(Document layout analysis data)
================
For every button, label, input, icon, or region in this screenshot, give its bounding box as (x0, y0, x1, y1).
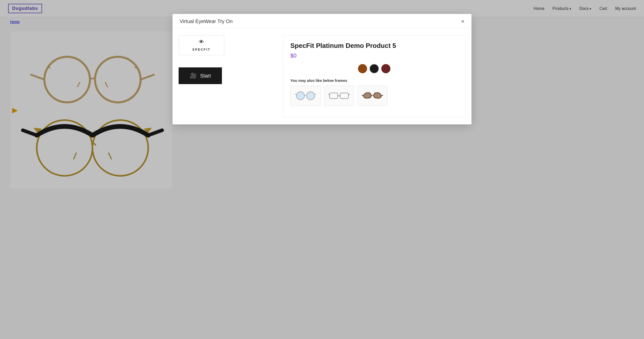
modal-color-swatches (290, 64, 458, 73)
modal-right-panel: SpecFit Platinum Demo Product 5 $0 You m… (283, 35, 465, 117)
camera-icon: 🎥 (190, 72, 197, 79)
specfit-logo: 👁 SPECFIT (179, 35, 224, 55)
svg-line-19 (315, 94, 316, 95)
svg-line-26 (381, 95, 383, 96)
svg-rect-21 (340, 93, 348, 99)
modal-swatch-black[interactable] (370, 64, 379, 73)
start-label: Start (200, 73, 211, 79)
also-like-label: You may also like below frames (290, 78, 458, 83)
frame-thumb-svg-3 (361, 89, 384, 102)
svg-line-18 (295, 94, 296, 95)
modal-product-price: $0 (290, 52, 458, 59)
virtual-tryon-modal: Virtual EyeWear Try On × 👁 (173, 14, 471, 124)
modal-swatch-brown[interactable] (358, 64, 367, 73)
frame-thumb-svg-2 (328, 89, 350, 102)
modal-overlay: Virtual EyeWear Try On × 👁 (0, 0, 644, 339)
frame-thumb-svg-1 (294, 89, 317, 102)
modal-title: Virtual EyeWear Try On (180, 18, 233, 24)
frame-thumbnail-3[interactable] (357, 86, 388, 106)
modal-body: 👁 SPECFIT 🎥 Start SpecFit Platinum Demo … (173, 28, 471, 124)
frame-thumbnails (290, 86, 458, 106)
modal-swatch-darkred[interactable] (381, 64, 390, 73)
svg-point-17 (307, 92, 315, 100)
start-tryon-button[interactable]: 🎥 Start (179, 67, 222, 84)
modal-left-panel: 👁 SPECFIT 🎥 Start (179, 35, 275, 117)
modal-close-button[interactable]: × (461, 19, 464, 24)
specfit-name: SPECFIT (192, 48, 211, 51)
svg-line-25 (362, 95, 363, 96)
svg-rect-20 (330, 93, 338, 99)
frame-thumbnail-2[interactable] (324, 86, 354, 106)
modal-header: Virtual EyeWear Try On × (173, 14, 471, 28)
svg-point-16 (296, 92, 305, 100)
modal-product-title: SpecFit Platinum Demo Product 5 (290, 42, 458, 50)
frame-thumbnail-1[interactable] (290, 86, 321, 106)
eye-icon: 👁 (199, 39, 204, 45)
================
Work item: Exactly as written, copy the entries above without their pictures.

Worked solution:
For every button, label, input, icon, or region in this screenshot, give its bounding box as (x0, y0, x1, y1).
modal-color-swatches (290, 64, 458, 73)
modal-right-panel: SpecFit Platinum Demo Product 5 $0 You m… (283, 35, 465, 117)
camera-icon: 🎥 (190, 72, 197, 79)
specfit-logo: 👁 SPECFIT (179, 35, 224, 55)
svg-line-19 (315, 94, 316, 95)
svg-line-26 (381, 95, 383, 96)
svg-rect-21 (340, 93, 348, 99)
modal-swatch-black[interactable] (370, 64, 379, 73)
start-label: Start (200, 73, 211, 79)
also-like-label: You may also like below frames (290, 78, 458, 83)
frame-thumb-svg-3 (361, 89, 384, 102)
svg-line-18 (295, 94, 296, 95)
modal-product-price: $0 (290, 52, 458, 59)
virtual-tryon-modal: Virtual EyeWear Try On × 👁 (173, 14, 471, 124)
modal-swatch-brown[interactable] (358, 64, 367, 73)
frame-thumb-svg-2 (328, 89, 350, 102)
modal-overlay: Virtual EyeWear Try On × 👁 (0, 0, 644, 339)
frame-thumb-svg-1 (294, 89, 317, 102)
modal-title: Virtual EyeWear Try On (180, 18, 233, 24)
frame-thumbnail-3[interactable] (357, 86, 388, 106)
modal-body: 👁 SPECFIT 🎥 Start SpecFit Platinum Demo … (173, 28, 471, 124)
frame-thumbnails (290, 86, 458, 106)
modal-swatch-darkred[interactable] (381, 64, 390, 73)
svg-point-17 (307, 92, 315, 100)
start-tryon-button[interactable]: 🎥 Start (179, 67, 222, 84)
modal-left-panel: 👁 SPECFIT 🎥 Start (179, 35, 275, 117)
modal-close-button[interactable]: × (461, 19, 464, 24)
specfit-name: SPECFIT (192, 48, 211, 51)
svg-line-25 (362, 95, 363, 96)
svg-rect-20 (330, 93, 338, 99)
frame-thumbnail-2[interactable] (324, 86, 354, 106)
modal-header: Virtual EyeWear Try On × (173, 14, 471, 28)
svg-point-16 (296, 92, 305, 100)
modal-product-title: SpecFit Platinum Demo Product 5 (290, 42, 458, 50)
frame-thumbnail-1[interactable] (290, 86, 321, 106)
eye-icon: 👁 (199, 39, 204, 45)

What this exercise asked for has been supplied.